In this way he threw the police off their guard on many occasions.
On the night of the fatal occurrence Charles Peace, in an easy, careless, jaunty manner, walked leisurely through the streets of Manchester.
He had not at this time his friend Bandy-legged Bill with him, or indeed any other accomplice; but he was a self-reliant man, whose object was to pick up what he could without the aid of a confederate.
While walking through the streets in Manchester he occasionally went between policemen, who were exercising their brains as to the burglar who had “done” some houses there.
Peace laughed in his sleeve.
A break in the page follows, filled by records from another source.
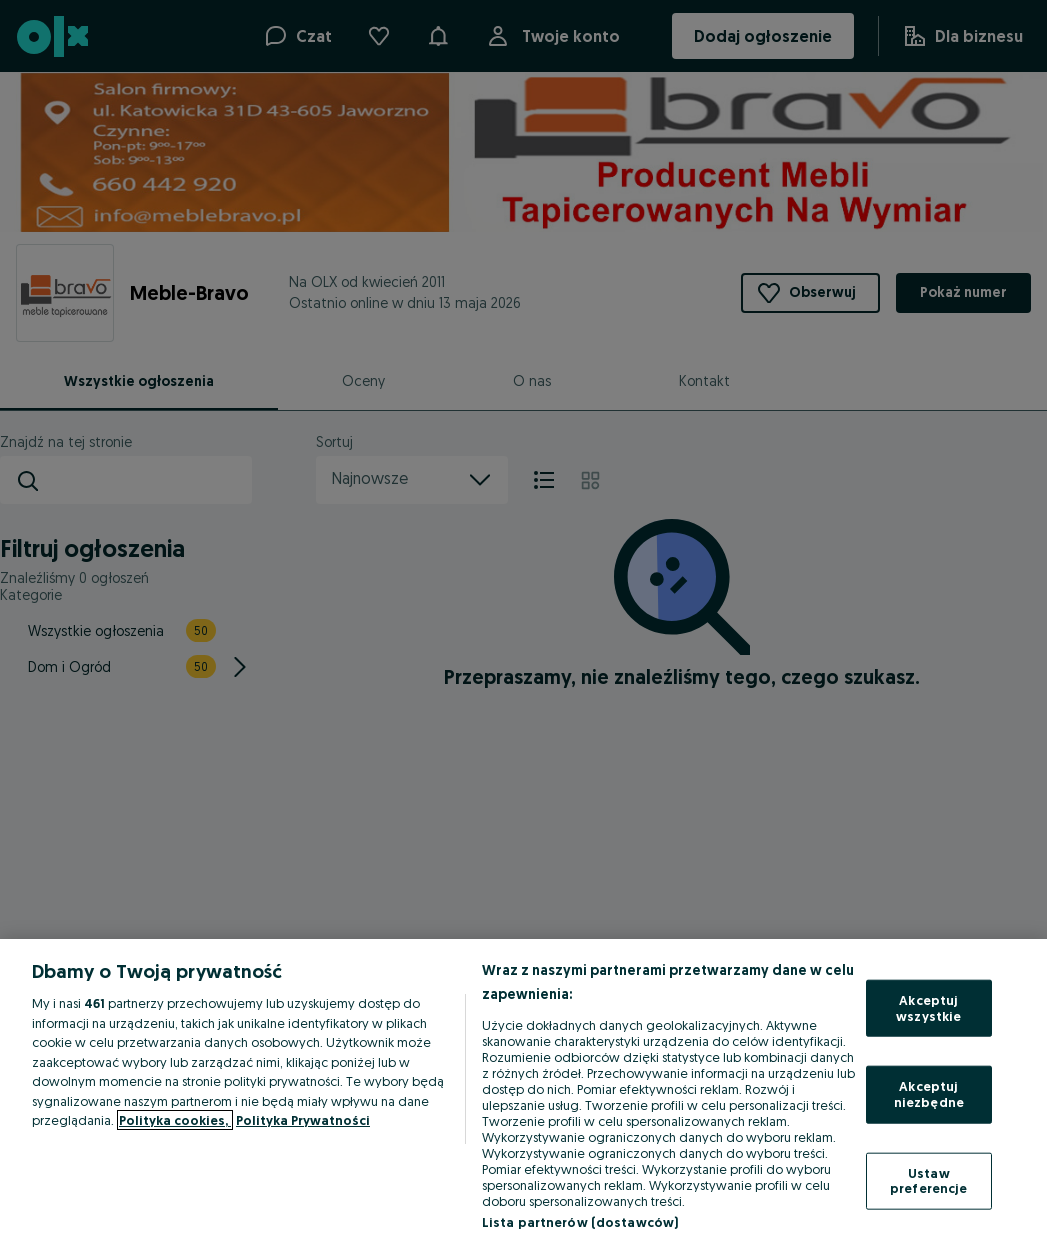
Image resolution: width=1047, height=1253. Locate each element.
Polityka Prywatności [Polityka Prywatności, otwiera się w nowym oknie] (303, 1120)
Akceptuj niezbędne (929, 1094)
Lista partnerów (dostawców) (580, 1222)
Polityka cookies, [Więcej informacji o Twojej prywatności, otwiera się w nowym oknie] (175, 1120)
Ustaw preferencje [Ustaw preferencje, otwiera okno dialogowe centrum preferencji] (928, 1180)
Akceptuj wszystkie (928, 1008)
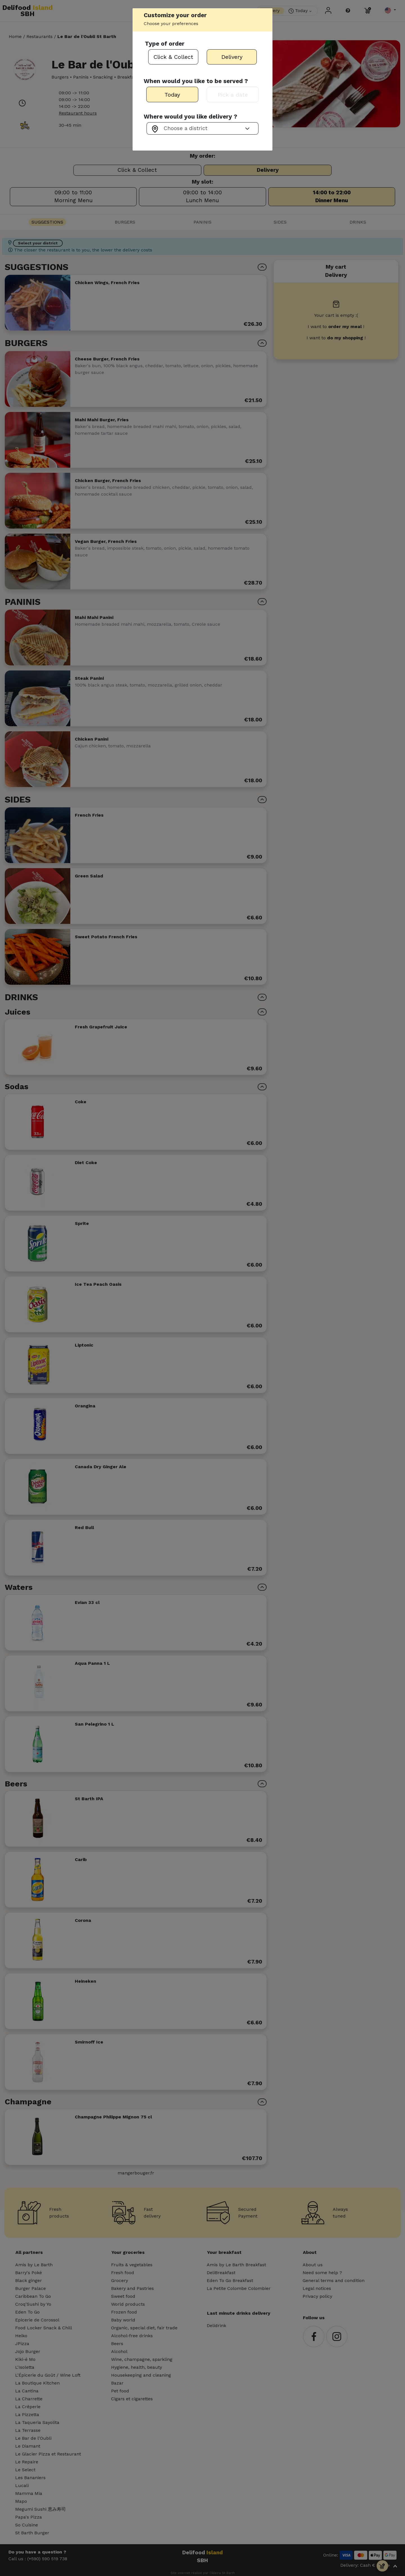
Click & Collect (173, 57)
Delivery (231, 57)
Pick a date (233, 94)
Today (172, 94)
He knew the real culprit, but said nothing.
He took his way towards the house he designed to work, and as he went along he passed two policemen on the road.
“I may tell you,” says he, in his confession, “I did not go to any house by accident; I always went some days, sometimes weeks before, carefully examining all the surroundings, and then, having ‘spotted’ a likely house, I studied the neighbourhood both as to the means of getting in and as to getting away.”
He walked boldly on until he arrived at the house which was to be the scene of his operation.
The house stood in its own grounds, which were inclosed by a wall, and in some parts a shrubbery.
When the sun shone, and nature was in her best mood, it was most picturesque and lightsome, but in the dead hours of the night it was singularly dreary. This, however, did not matter to Peace, who was bent upon “cracking the crib,” as he termed it.